New York, February 22, 2017--The Committee to Protect Journalists today called on Hong Kong authorities to investigate the harassment of journalists at the daily Sing Pao. Sing Pao Media Enterprises, which owns the paper, released a statement yesterday saying that staff have been followed and harassed, and that the newspaper's computer system was attacked.
The company statement said it believes the harassment is connected to a series of Sing Pao columns criticizing outgoing chief executive Leung Chun-ying, Hong Kong's top leader, and the Chinese government's Liaison Office, Beijing's top representative body in Hong Kong, in the run up to the chief executive election on March 26.
"Journalists in Hong Kong should be able to do their jobs without fear of reprisal, particularly in these crucial days leading up to the chief executive election," said Robert Mahoney, CPJ's deputy executive director. "We call on Hong Kong authorities to thoroughly investigate this incident and prosecute those responsible for the cyberattacks against Sing Pao and the harassment of its staff."
Since mid-February, a number of unidentified people have been seen outside the newspaper's office in Hong Kong or been seen following staff and taking their photos, according to the statement and an article published in Sing Pao today. The media company said that the paper's website came under digital attack and was down temporarily on February 18 and 19, and there are signs that the company's computer and email system were attacked in an attempt to steal information about the company.
Flyers containing threatening language and showing a photograph of a Sing Pao manager were also posted near the employee's residence, the company said, without naming the employee. Sing Pao said that the flyer photograph appeared to be the same one used for the manager's "Home Return Permit," a document issued by Chinese police that allows Hong Kong residents to travel to the mainland. The media company said that photographs for the travel permits should be possessed only by the issuing agencies.
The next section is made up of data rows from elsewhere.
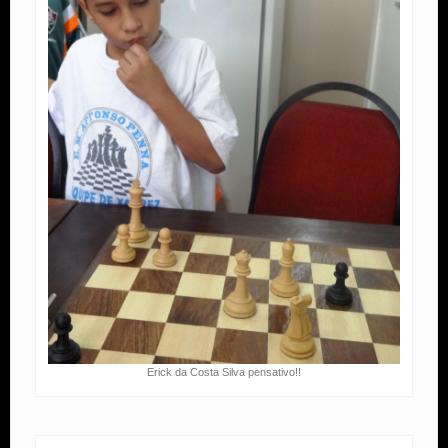
Erick da Costa Silva pensativo!!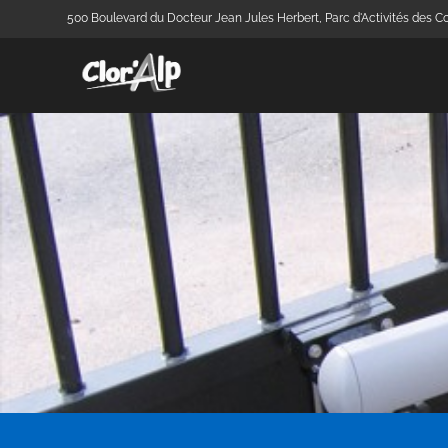
500 Boulevard du Docteur Jean Jules Herbert, Parc d'Activités des Co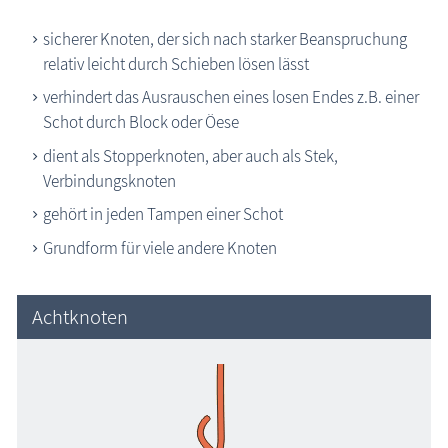
die Natur erleben
sicherer Knoten, der sich nach starker Beanspruchung
relativ leicht durch Schieben lösen lässt
Geschichten, Märchen & Sagen
verhindert das Ausrauschen eines losen Endes z.B. einer
Kranich Grus grus
Schot durch Block oder Öese
Maritimes
dient als Stopperknoten, aber auch als Stek,
Knoten & Steke
Verbindungsknoten
Achtknoten
gehört in jeden Tampen einer Schot
Auge
Grundform für viele andere Knoten
Bucht
Halber Schlag
Achtknoten
Kreuzknoten
Lange Trompete
Palstek
Rundtörn
einfacher Schotstek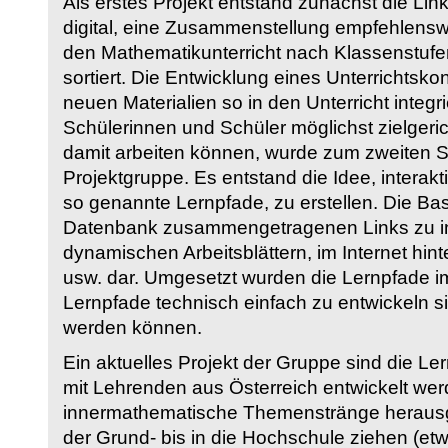
Als erstes Projekt entstand zunächst die Li
digital, eine Zusammenstellung empfehlenswer
den Mathematikunterricht nach Klassenstuf
sortiert. Die Entwicklung eines Unterrichtsk
neuen Materialien so in den Unterricht integri
Schülerinnen und Schüler möglichst zielgeric
damit arbeiten können, wurde zum zweiten 
Projektgruppe. Es entstand die Idee, interakt
so genannte Lernpfade, zu erstellen. Die Basi
Datenbank zusammengetragenen Links zu int
dynamischen Arbeitsblättern, im Internet hi
usw. dar. Umgesetzt wurden die Lernpfade im
Lernpfade technisch einfach zu entwickeln si
werden können.
Ein aktuelles Projekt der Gruppe sind die Le
mit Lehrenden aus Österreich entwickelt we
innermathematische Themenstränge herausge
der Grund- bis in die Hochschule ziehen (etw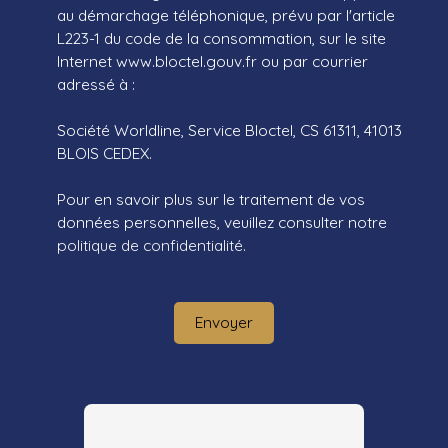
au démarchage téléphonique, prévu par l'article
L223-1 du code de la consommation, sur le site
Internet www.bloctel.gouv.fr ou par courrier
adressé à :
Société Worldline, Service Bloctel, CS 61311, 41013
BLOIS CEDEX.
Pour en savoir plus sur le traitement de vos
données personnelles, veuillez consulter notre
politique de confidentialité
.
Envoyer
Hong Kong police told the news website Hong Kong Free Press that the manager reported the incident to them.
CPJ was not able to immediately contact Sing Pao for comment.
Sing Pao is known in Hong Kong as a pro-Beijing publication, but in recent months it has run anonymous commentaries denouncing Leung and the Liaison Office. In October, Chinese state news agency Xinhua reported that Gu Zhuozheng, chairman of Sing Pao Media Enterprises, was wanted by police for allegedly being involved in a corruption case on the mainland. Gu denied the accusations, and said he had been under a "revenge-driven political attack," according to news reports. Gu issued a statement yesterday condemning the threats to Sing Pao staff.